→ **Brief**
Retrieve all lines below that have the string "立即登录".

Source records

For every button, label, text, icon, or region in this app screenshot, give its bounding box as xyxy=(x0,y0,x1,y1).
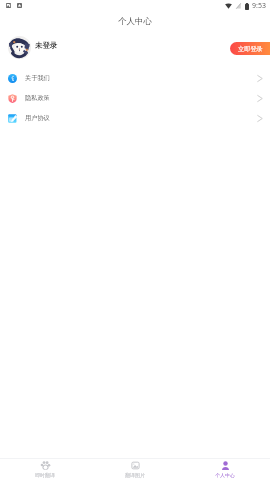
button[interactable]: 头像 xyxy=(0,34,270,60)
button[interactable]: 关于我们 xyxy=(0,67,270,87)
button[interactable]: 立即登录 xyxy=(230,42,270,55)
button[interactable]: 用户协议 xyxy=(0,107,270,127)
staticText: 未登录 xyxy=(35,41,58,50)
staticText: 9:53 xyxy=(252,1,266,11)
staticText: 用户协议 xyxy=(25,114,50,122)
staticText: 个人中心 xyxy=(118,16,152,27)
button[interactable]: 隐私政策 xyxy=(0,87,270,107)
other: 头像 xyxy=(8,36,31,59)
staticText: 翻译图片 xyxy=(125,472,145,478)
staticText: 隐私政策 xyxy=(25,94,50,102)
staticText: 关于我们 xyxy=(25,74,50,82)
button[interactable]: 个人中心 xyxy=(180,459,270,480)
staticText: 即时翻译 xyxy=(35,472,55,478)
button[interactable]: 即时翻译 xyxy=(0,459,90,480)
staticText: 立即登录 xyxy=(238,45,263,53)
button[interactable]: 翻译图片 xyxy=(90,459,180,480)
staticText: 个人中心 xyxy=(215,472,235,478)
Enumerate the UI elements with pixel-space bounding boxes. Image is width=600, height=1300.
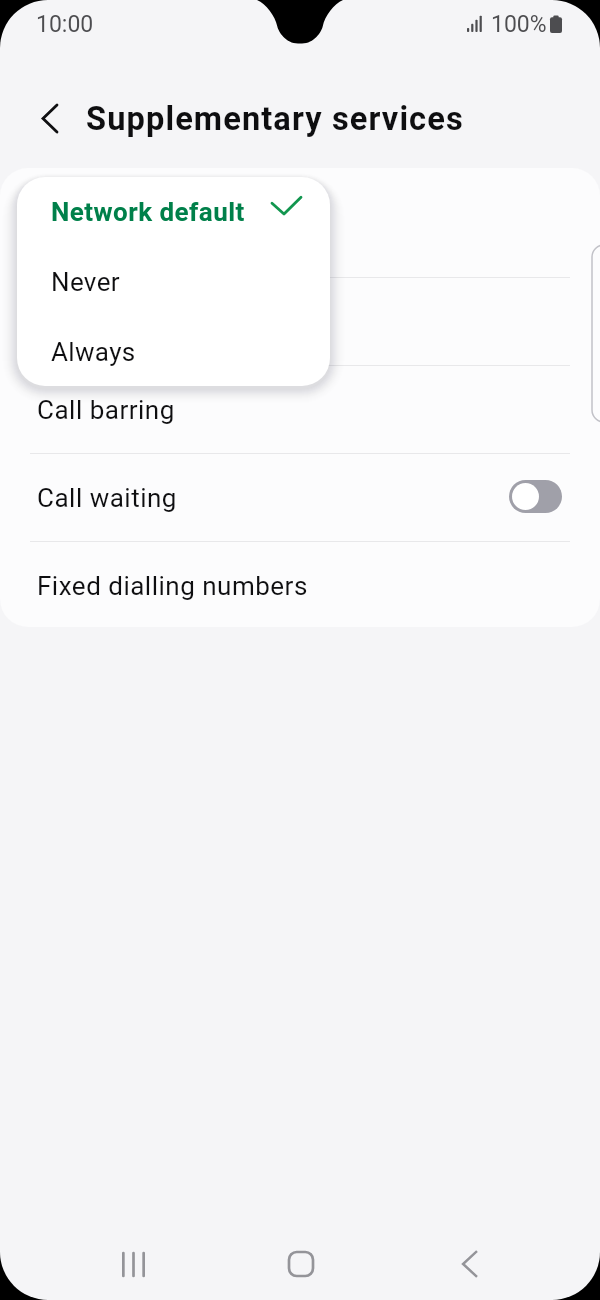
staticText: 10:00: [36, 11, 94, 38]
staticText: Never: [51, 267, 120, 297]
staticText: Network default: [51, 197, 245, 227]
button[interactable]: Back: [413, 1208, 525, 1300]
staticText: Call forwarding: [37, 219, 220, 249]
staticText: Supplementary services: [86, 100, 464, 138]
button[interactable]: Call barring: [0, 366, 600, 453]
staticText: 100%: [491, 11, 547, 38]
staticText: Call barring: [37, 395, 175, 425]
button[interactable]: Always: [17, 317, 330, 386]
button[interactable]: Back: [25, 95, 73, 143]
button[interactable]: Call waiting toggle: [509, 480, 562, 513]
button[interactable]: Network default: [17, 177, 330, 247]
staticText: Always: [51, 337, 136, 367]
staticText: Fixed dialling numbers: [37, 571, 308, 601]
staticText: Call waiting: [37, 483, 177, 513]
button[interactable]: Fixed dialling numbers: [0, 542, 600, 627]
button[interactable]: Recents: [77, 1208, 189, 1300]
button[interactable]: Never: [17, 247, 330, 317]
button[interactable]: Call forwarding: [0, 190, 600, 277]
button[interactable]: Call waiting: [0, 454, 600, 541]
button[interactable]: Show my caller ID: [0, 278, 600, 365]
button[interactable]: Home: [245, 1208, 357, 1300]
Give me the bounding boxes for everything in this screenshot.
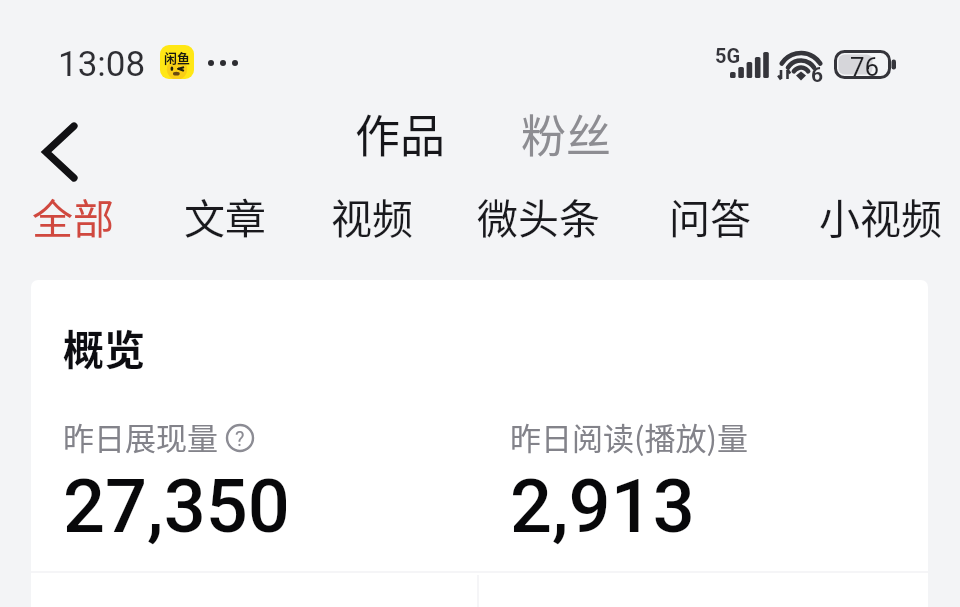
staticText: 76	[850, 52, 880, 82]
button[interactable]: 微头条	[477, 186, 600, 245]
staticText: 作品	[355, 101, 446, 166]
button[interactable]: 作品	[355, 101, 446, 166]
staticText: 小视频	[819, 186, 942, 245]
staticText: 微头条	[477, 186, 600, 245]
button[interactable]: 昨日展现量	[63, 414, 483, 550]
staticText: ?	[235, 427, 245, 450]
button[interactable]: 全部	[32, 186, 114, 245]
staticText: 闲鱼	[164, 48, 191, 67]
staticText: 粉丝	[521, 101, 612, 166]
staticText: 文章	[184, 186, 266, 245]
staticText: 问答	[669, 186, 751, 245]
staticText: 全部	[32, 186, 114, 245]
staticText: 6	[811, 63, 824, 88]
staticText: 昨日阅读(播放)量	[510, 414, 748, 459]
button[interactable]: 视频	[331, 186, 413, 245]
staticText: 27,350	[63, 463, 290, 550]
button[interactable]: 昨日阅读(播放)量	[510, 414, 928, 550]
button[interactable]: 粉丝	[521, 101, 612, 166]
button[interactable]: 小视频	[819, 186, 942, 245]
staticText: 5G	[715, 44, 741, 67]
staticText: 昨日展现量	[63, 414, 218, 459]
staticText: 13:08	[58, 44, 146, 85]
button[interactable]: 问答	[669, 186, 751, 245]
button[interactable]: Help	[226, 424, 254, 452]
staticText: 视频	[331, 186, 413, 245]
staticText: 概览	[63, 317, 145, 376]
button[interactable]: Back	[18, 112, 80, 192]
staticText: 2,913	[510, 463, 695, 550]
button[interactable]: 文章	[184, 186, 266, 245]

→ **Solution**
button[interactable]: 立即登录 xyxy=(230,42,270,55)
staticText: 立即登录 xyxy=(238,45,263,53)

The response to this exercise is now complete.